The head of Air New Zealand warns that the industry is facing a major challenge in the growing guilt about flying.
Christopher Luxon says four billion of the world’s 7.6 billion people flew on an aircraft last year, which brought great advantages socially and economically.
But environmentally it was a growing challenge, because airlines generated two-to-four percent of global greenhouse emissions.
Luxon said in Western Europe and Scandinavia a trend named “flying guilt” was starting to appear.
He told the Nelson-Tasman business community at a luncheon yesterday, environmental concerns were driving a passenger trend away from long-haul flying, and the industry had to adapt.
“People are saying, ‘well, actually, I don’t know if I want to jump on a plane for 26 hours to go to New Zealand, to go and see a lovely place there. I might just go to a shorter-in destination, or I may not actually use a ‘plane at all’.”
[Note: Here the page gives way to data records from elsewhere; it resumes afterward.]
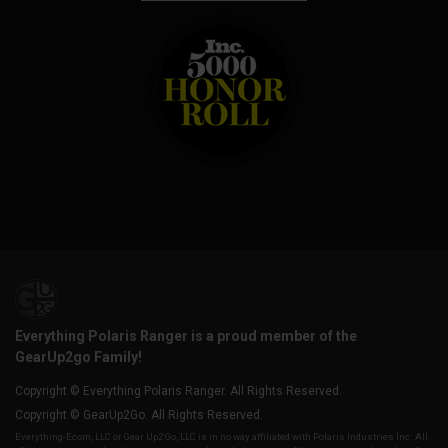
Everything Polaris Ranger is a proud member of the
GearUp2go Family!
Copyright © Everything Polaris Ranger. All Rights Reserved.
Copyright © GearUp2Go. All Rights Reserved.
Everything-Ecom, LLC or Gear Up2 Go, LLC is in no way affiliated with Polaris Industries Inc. All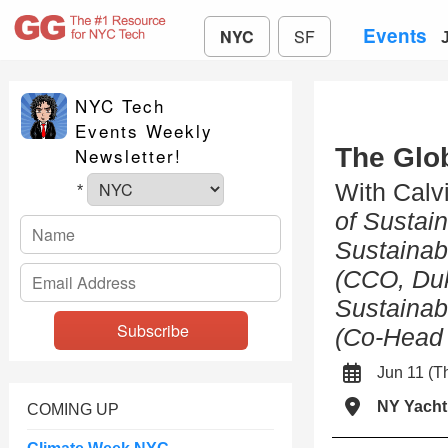
Events
NYC
SF
NYC Tech
Events Weekly
The Glo
Newsletter!
With Calv
*
of Sustain
Sustainab
(CCO, Du
Sustainabi
(Co-Head 
Jun 11 (
NY Yacht
COMING UP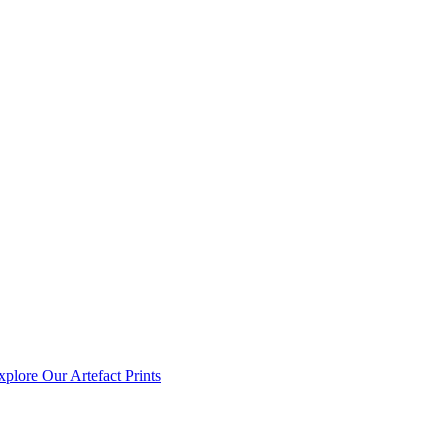
xplore Our Artefact Prints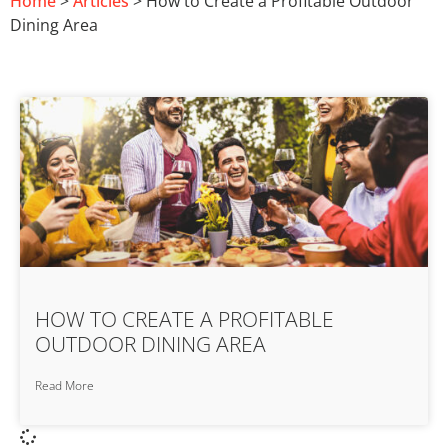
Home
>
Articles
> How to Create a Profitable Outdoor
Dining Area
HOW TO CREATE A PROFITABLE
OUTDOOR DINING AREA
Read More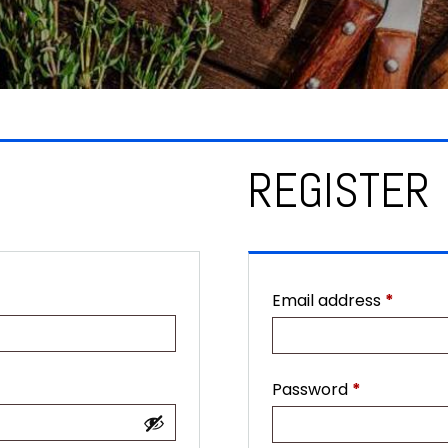
REGISTER
Requir
Email address
*
Required
Password
*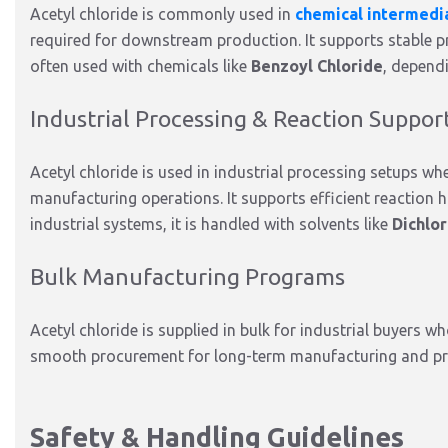
Acetyl chloride is commonly used in
chemical intermedi
required
for downstream production. It supports stable p
often used
with chemicals like
Benzoyl Chloride
, depend
Industrial Processing & Reaction Suppor
Acetyl chloride is used in industrial processing setups wh
manufacturing operations. It supports efficient reaction
industrial systems, it
is handled
with solvents like
Dichlo
Bulk Manufacturing Programs
Acetyl chloride
is supplied
in bulk for industrial buyers wh
smooth procurement for long-term manufacturing and pr
Safety & Handling Guidelines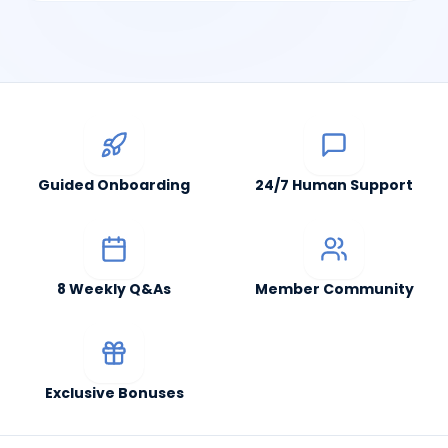
Guided Onboarding
24/7 Human Support
8 Weekly Q&As
Member Community
Exclusive Bonuses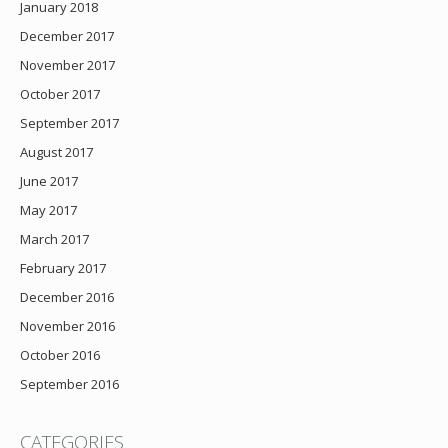
January 2018
December 2017
November 2017
October 2017
September 2017
August 2017
June 2017
May 2017
March 2017
February 2017
December 2016
November 2016
October 2016
September 2016
CATEGORIES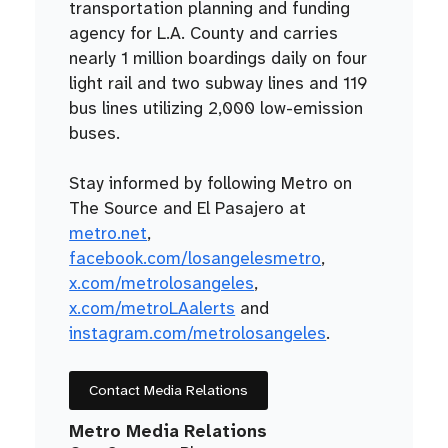
transportation planning and funding
agency for L.A. County and carries
nearly 1 million boardings daily on four
light rail and two subway lines and 119
bus lines utilizing 2,000 low-emission
buses.
Stay informed by following Metro on
The Source and El Pasajero at
metro.net
,
facebook.com/losangelesmetro
,
x.com/metrolosangeles
,
x.com/metroLAalerts
and
instagram.com/metrolosangeles
.
Contact Media Relations
Metro Media Relations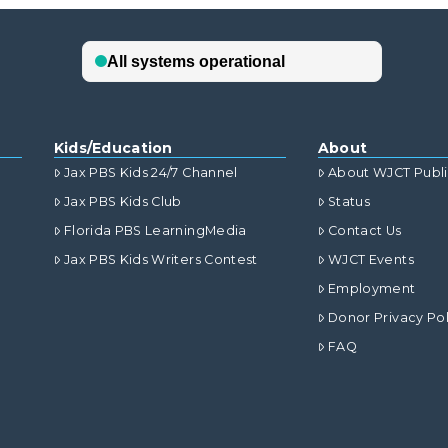
Kids/Education
About
Jax PBS Kids 24/7 Channel
About WJCT Publ
Jax PBS Kids Club
Status
Florida PBS LearningMedia
Contact Us
Jax PBS Kids Writers Contest
WJCT Events
Employment
Donor Privacy Pol
FAQ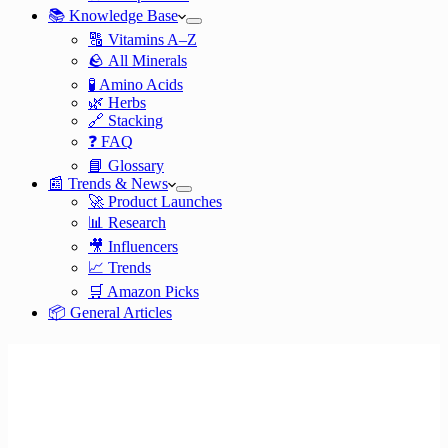
📚 Knowledge Base
🔠 Vitamins A–Z
🪨 All Minerals
🧪 Amino Acids
🌿 Herbs
🔗 Stacking
❓ FAQ
📘 Glossary
📰 Trends & News
🚀 Product Launches
📊 Research
🎥 Influencers
📈 Trends
🛒 Amazon Picks
📦 General Articles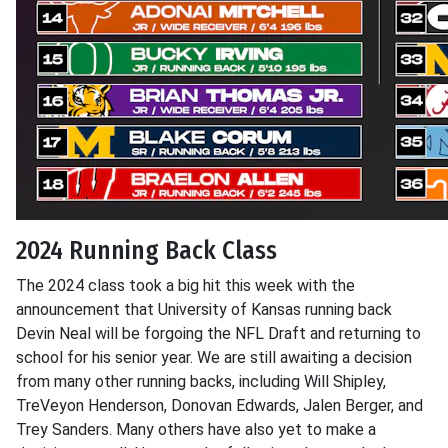
2024 Running Back Class
The 2024 class took a big hit this week with the
announcement that University of Kansas running back
Devin Neal will be forgoing the NFL Draft and returning to
school for his senior year. We are still awaiting a decision
from many other running backs, including Will Shipley,
TreVeyon Henderson, Donovan Edwards, Jalen Berger, and
Trey Sanders. Many others have also yet to make a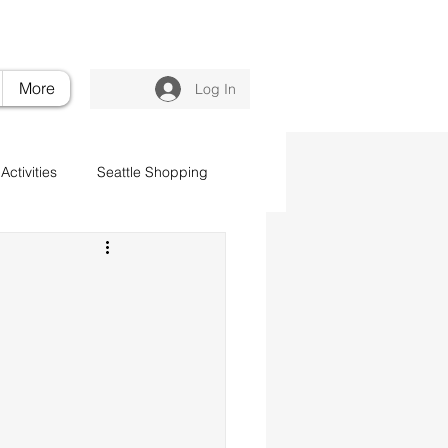
nvilleluxuryretreat.com
206.395.6375
More
Log In
Activities
Seattle Shopping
Luxon said the airline was taking a number of steps towards a more carbon-neutral operation, and hoped to have its first electric turbo prop aircraft on order within a decade.
He said bio-fuels, aircraft powered by hybrid systems and even electrically-powered craft were all on the horizon, and that Air New Zealand’s turboprop engineering base in Nelson was well positioned to adapt to the changes.
“It would make great sense, and given that most of our network is regional flying, 2500 of 3500 weekly flights – if we could invest in electric aircraft and build the systems that would be needed to handle them.”
Luxon said there were many questions around the transition to electric, including the possibility of hybrid aircraft that used fuel for take off and landing, and electricity while in the air.
“These things are happening and they’re more likely to happen with the lower-weight aircraft, which is why I’m quite hopeful that in the next seven, eight or 10 years you could see us placing an order for an electric turbo-prop aircraft.”
Luxon said Air New Zealand was “quite advanced” in this sphere, having forged partnerships with Airbus and Boeing and Cora, the company developing self-piloted electric vehicles.
Last year the airline signed an agreement to bring the world’s first self-piloted air taxi service to New Zealand.
Luxon said he also took every opportunity to pitch New Zealand to the international aviation industry as a good testing ground for the technology.
“We’ve got a well-developed regulatory framework and airspace management, so as a result, why wouldn’t you come here and test some stuff, and build the technology and the systems that will be needed to support it.”